Nvidia is developing an open source tool that can create a container spec file for Docker or Singularity. The tool, HPC Container Maker (HPCCM), pronounced “h-p-see-um,” is an open source project that tries to ease the burden of building container applications that use combinations of compilers, libraries, and other tools. It starts with a base OS container and allows you to add other tools and packages or build from source by writing a simple Python script that is then processed to create a spec file for Docker or Singularity. HPCCM has some notable features:

  • collects and codifies best practices
  • makes recipe file creation easy, repeatable, and modular
  • becomes a reference and a vehicle to drive collaboration
  • is container implementation-neutral

Rather than create yet another spec language, HPCCM relies on Python code for the “recipe” of the container you want to build, regardless of the target container type. From the HPCCM documentation, “A recipe consists of one or more stages. A basic recipe will contain a single stage. Stages are the same concept as Docker multistage builds.” The recipe has the steps you want to take in your container build, all written in Python. You can take advantage of the Python language within the recipe by creating variables and using if/elif/else statements, loops, functions, or almost anything else in the Python language.

Within HPCCM are parameterized building blocks that provide specialization within the recipe.

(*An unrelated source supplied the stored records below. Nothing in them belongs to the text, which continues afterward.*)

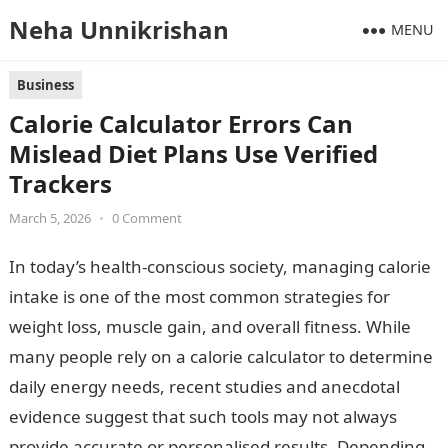
Neha Unnikrishan
MENU
Business
Calorie Calculator Errors Can
Mislead Diet Plans Use Verified
Trackers
March 5, 2026
•
0 Comment
In today’s health-conscious society, managing calorie
intake is one of the most common strategies for
weight loss, muscle gain, and overall fitness. While
many people rely on a calorie calculator to determine
daily energy needs, recent studies and anecdotal
evidence suggest that such tools may not always
provide accurate or personalised results. Depending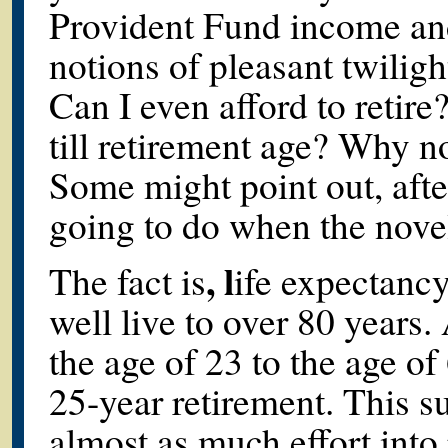
Provident Fund income and
notions of pleasant twilight
Can I even afford to retir
till retirement age? Why n
Some might point out, afte
going to do when the nove
, l
The fact is
ife expectanc
well live to over 80 years.
the age of 23 to the age of
25-year retirement. This s
almost as much effort into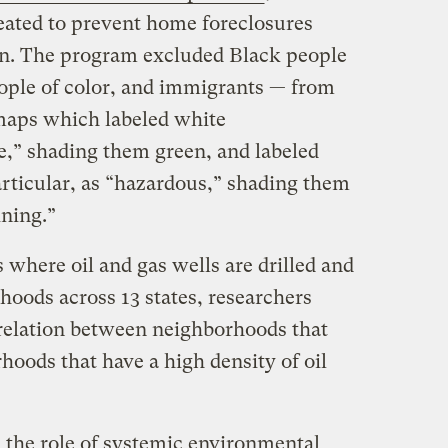
eated to prevent home foreclosures
on. The program excluded Black people
eople of color, and immigrants — from
maps which labeled white
e,” shading them green, and labeled
rticular, as “hazardous,” shading them
ining.”
s where oil and gas wells are drilled and
hoods across 13 states, researchers
rrelation between neighborhoods that
oods that have a high density of oil
s the role of systemic environmental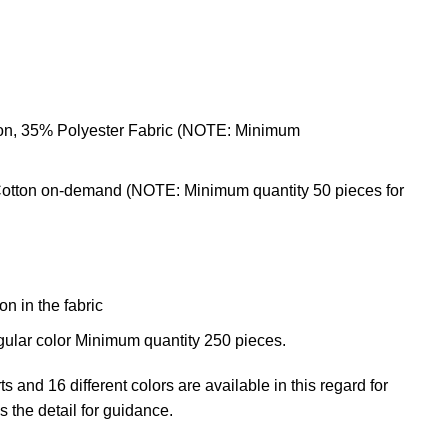
ton, 35% Polyester Fabric (NOTE: Minimum
otton on-demand (NOTE: Minimum quantity 50 pieces for
n in the fabric
gular color Minimum quantity 250 pieces.
rts
and 16 different colors are available in this regard for
s the detail for guidance.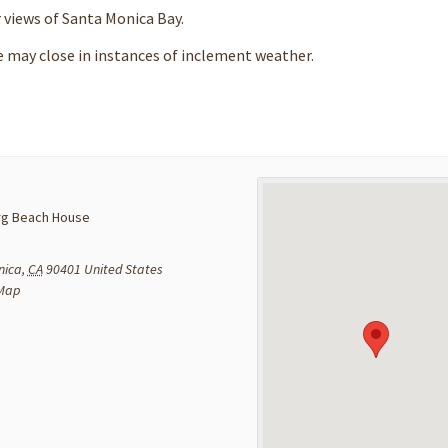
r views of Santa Monica Bay.
e may close in instances of inclement weather.
g Beach House
nica
,
CA
90401
United States
 Map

The currently available building blocks are:

  • apt-get
  • cmake
  • fftw
  • gnu
  • hdf5
  • mkl
  • mlnx_ofed
  • mvapich2
  • mvapich2_gdr
  • ofed
  • openmpi
  • packages
  • pgi
  • python
  • yum

These building blocks add more functionality to the recipe. The following building block is a quick example:

apt_get(ospackages=['gcc', 'g++', 'gfortran'])

This building block allows packages to be added to the build with the use of apt-get. Be careful not to mix package managers and operating systems (i.e., apt-get with Ubuntu and yum with CentOS). You can find a deeper explanation of the building blocks in the HPCCM documentation.

If building blocks can’t help you build everything you want in your container, you can use templates, which are abstractions for common operations such as downloading files, configuring and building source packages (e.g., using autotools), and working with archives. Typically, templates are used by building blocks and not directly in recipes, but they can be used as needed. The current list of templates include:

  • ConfigureMake
  • git
  • sed
  • tar
  • toolchain
  • wget

Templates are less of an abstraction than building blocks.

An even lower level of abstraction from templates is “primitives,” which are a low-level implementation of specific container instructions, so you can fine-tune your container. The current list of primitives include:

  • baseimage
  • blob
  • comment
  • copy
  • environment
  • raw
  • shell
  • workdir

Primitives typically do not map to all container types, which means that, currently, primitives are tied to a specific container type. You can read about primitives on the HPC Container Maker GitHub site.

Installing HPCCM is fairly simple. The command

# pip install hpccm

uses the pip Python package management system to install HPPCM. For other Python package management tools, you will have to build and install HPCCM yourself (it’s not difficult).

Examples

To better understand HPCCM, I’ll look at a couple of examples. Because I’m using my CentOS 7.5 laptop, these examples won’t involve any GPUs.

Example 1

The first example is very simple: just a base OS along with the GCC compilers (GCC, G++, and GFortran). The HPCCM recipe is basically trivial for this example:

$ more basic.py
"""This example demonstrates recipe basics.
 
Usage:
# hpccm.py --recipe recipes/examples/basic.py --format docker
# hpccm.py --recipe recipes/examples/basic.py --format singularity
"""
 
# Choose a base image
Stage0.baseimage('ubuntu:16.04')
 
# Install GNU compilers (upstream)
Stage0 += apt_get(ospackages=['gcc', 'g++', 'gfortran'])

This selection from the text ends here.